One morning, I woke to find Chiron gone. This was not unusual. He often rose before we did, to milk the goats or pick fruits for breakfast. I left the cave so that Achilles might sleep, and sat to wait for Chiron in the clearing. The ashes of last night’s fire were white and cold. I stirred them idly with a stick, listening to the woods around me. A quail muttered in the underbrush, and a mourning dove called. I heard the rustle of groundcover, from the wind or an animal’s careless weight. In a moment I would get more wood and rekindle the fire.
The strangeness began as a prickling of my skin. First the quail went silent, then the dove. The leaves stilled, and the breeze died, and no animals moved in the brush. There was a quality to the silence like a held breath. Like the rabbit beneath the hawk’s shadow. I could feel my pulse striking my skin.
Sometimes, I reminded myself, Chiron did small magics, tricks of divinity, like warming water or calming animals.
“Chiron?” I called. My voice wavered, thinly. “Chiron?”
“It is not Chiron.”
I turned. Thetis stood at the edge of the clearing, her bone-white skin and black hair bright as slashes of lightning. The dress she wore clung close to her body and shimmered like fish-scale.

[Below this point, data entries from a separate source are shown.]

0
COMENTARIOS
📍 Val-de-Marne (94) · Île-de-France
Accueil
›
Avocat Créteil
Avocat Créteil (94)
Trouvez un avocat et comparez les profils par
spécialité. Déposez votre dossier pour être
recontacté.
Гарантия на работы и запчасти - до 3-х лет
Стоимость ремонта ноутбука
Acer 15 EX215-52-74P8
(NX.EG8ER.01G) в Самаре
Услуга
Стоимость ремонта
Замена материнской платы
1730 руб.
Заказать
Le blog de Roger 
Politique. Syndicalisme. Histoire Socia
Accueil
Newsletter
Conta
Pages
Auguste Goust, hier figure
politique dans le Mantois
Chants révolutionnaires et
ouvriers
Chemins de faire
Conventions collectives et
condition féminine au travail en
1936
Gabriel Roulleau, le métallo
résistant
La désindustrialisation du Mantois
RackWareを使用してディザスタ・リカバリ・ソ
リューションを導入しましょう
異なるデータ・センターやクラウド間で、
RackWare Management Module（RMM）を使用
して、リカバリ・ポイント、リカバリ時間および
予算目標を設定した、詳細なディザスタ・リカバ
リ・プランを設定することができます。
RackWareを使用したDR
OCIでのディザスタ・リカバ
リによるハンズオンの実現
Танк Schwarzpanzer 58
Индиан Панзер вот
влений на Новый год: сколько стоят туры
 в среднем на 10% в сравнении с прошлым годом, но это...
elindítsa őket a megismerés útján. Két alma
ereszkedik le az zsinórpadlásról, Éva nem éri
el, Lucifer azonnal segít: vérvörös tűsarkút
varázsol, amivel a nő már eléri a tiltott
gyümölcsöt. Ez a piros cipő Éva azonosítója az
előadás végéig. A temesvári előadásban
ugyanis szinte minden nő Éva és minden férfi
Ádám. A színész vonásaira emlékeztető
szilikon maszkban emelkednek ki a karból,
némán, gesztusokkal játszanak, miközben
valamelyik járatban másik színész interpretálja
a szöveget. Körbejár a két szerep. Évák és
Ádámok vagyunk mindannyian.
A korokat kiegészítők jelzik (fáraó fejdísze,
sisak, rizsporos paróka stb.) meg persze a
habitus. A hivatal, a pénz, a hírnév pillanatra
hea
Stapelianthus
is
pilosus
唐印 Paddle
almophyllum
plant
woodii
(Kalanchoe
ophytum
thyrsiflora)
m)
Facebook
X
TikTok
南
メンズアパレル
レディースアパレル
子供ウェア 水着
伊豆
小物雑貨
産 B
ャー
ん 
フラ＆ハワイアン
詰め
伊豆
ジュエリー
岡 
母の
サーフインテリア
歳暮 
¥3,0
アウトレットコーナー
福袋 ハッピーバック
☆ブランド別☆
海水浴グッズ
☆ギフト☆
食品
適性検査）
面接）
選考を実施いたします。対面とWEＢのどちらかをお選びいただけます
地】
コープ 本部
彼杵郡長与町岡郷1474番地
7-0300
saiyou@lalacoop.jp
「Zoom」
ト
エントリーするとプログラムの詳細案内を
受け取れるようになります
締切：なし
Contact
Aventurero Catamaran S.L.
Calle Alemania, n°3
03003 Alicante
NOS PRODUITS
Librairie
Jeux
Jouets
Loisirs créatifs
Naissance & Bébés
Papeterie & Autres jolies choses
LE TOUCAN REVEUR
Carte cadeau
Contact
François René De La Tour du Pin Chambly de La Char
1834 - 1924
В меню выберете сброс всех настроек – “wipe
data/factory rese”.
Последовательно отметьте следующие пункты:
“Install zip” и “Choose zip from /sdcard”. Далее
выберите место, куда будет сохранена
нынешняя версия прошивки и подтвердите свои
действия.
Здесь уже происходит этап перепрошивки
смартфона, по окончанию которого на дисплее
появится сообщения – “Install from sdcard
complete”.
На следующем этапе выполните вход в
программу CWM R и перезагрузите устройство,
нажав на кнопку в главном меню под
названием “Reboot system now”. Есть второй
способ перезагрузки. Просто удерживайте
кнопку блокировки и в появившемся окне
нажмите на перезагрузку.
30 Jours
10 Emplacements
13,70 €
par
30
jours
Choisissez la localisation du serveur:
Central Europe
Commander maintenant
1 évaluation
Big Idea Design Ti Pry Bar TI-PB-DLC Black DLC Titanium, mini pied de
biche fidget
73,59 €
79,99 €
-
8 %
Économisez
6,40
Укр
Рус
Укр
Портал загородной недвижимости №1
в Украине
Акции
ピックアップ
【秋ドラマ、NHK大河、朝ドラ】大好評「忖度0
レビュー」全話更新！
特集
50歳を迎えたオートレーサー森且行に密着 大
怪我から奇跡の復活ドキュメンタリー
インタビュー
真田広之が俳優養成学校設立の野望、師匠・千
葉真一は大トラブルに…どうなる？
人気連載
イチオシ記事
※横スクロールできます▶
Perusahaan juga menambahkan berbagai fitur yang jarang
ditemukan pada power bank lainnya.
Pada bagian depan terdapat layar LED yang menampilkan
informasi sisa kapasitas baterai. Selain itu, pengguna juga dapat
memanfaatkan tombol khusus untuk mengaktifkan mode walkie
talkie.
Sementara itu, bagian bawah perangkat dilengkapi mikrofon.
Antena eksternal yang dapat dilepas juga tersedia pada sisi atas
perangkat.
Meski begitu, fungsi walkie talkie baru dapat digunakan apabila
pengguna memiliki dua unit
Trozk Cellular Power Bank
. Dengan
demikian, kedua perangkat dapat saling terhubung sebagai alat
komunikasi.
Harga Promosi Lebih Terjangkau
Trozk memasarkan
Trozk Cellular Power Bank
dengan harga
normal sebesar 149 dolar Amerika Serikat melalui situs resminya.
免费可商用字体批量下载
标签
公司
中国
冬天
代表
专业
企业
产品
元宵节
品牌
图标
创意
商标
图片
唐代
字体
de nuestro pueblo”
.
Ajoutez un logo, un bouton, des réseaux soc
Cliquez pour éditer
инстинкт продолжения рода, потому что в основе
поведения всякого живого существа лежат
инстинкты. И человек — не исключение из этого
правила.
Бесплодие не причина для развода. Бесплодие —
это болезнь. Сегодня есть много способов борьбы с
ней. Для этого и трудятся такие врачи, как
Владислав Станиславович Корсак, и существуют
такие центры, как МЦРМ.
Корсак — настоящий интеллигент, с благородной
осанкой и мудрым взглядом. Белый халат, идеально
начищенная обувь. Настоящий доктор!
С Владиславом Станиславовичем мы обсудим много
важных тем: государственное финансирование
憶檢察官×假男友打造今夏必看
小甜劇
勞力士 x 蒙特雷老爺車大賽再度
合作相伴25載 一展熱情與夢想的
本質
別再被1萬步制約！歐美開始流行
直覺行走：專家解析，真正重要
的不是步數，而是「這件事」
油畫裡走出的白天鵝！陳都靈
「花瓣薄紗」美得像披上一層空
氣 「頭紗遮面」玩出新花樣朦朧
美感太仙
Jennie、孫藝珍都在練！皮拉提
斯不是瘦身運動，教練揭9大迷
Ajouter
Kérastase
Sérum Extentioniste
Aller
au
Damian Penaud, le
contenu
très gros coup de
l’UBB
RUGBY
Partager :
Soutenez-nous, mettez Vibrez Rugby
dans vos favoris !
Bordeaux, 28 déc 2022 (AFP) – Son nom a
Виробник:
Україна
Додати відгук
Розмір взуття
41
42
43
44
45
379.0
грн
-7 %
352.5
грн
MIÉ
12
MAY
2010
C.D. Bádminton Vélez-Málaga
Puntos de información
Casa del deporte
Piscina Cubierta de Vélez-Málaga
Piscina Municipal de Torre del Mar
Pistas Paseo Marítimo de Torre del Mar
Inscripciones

My breath died in my throat.
“You were not to be here,” she said. The scrape of jagged rocks against a ship’s hull.
She stepped forward, and the grass seemed to wilt beneath her feet. She was a sea-nymph, and the things of earth did not love her.
“I’m sorry,” I managed, my voice a dried leaf, rattling in my throat.
“I warned you,” she said. The black of her eyes seemed to seep into me, fill my throat to choking. I could not have cried out if I’d dared to.
A noise behind me, and then Chiron’s voice, loud in the quiet. “Greetings, Thetis.”
Warmth surged back into my skin, and breath returned. I almost ran to him. But her gaze held me there, unwavering. I did not doubt she could reach me if she wished.